What the task requires:
Pictures are to be dropped from the copy. Retype the listing exactly.

##### Data records

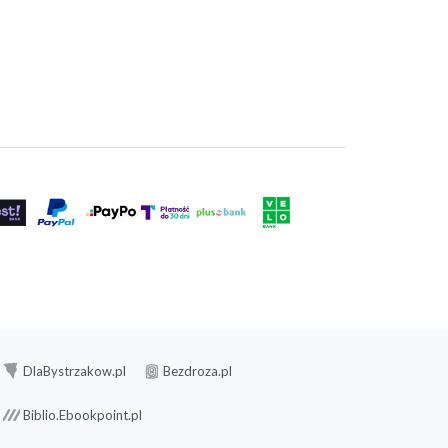
DlaBystrzakow.pl
Bezdroza.pl
Biblio.Ebookpoint.pl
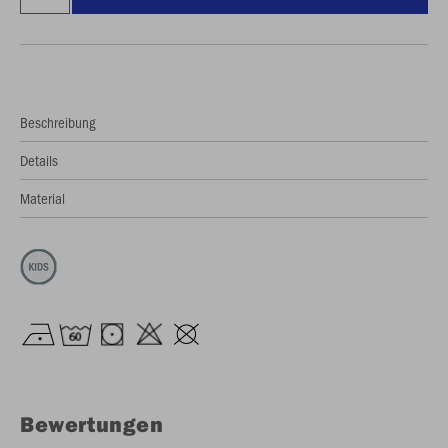
Beschreibung
Details
Material
Bewertungen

##########

Response to the exercise:
DlaBystrzakow.pl
Bezdroza.pl
Biblio.Ebookpoint.pl
Beschreibung
Details
Material
Bewertungen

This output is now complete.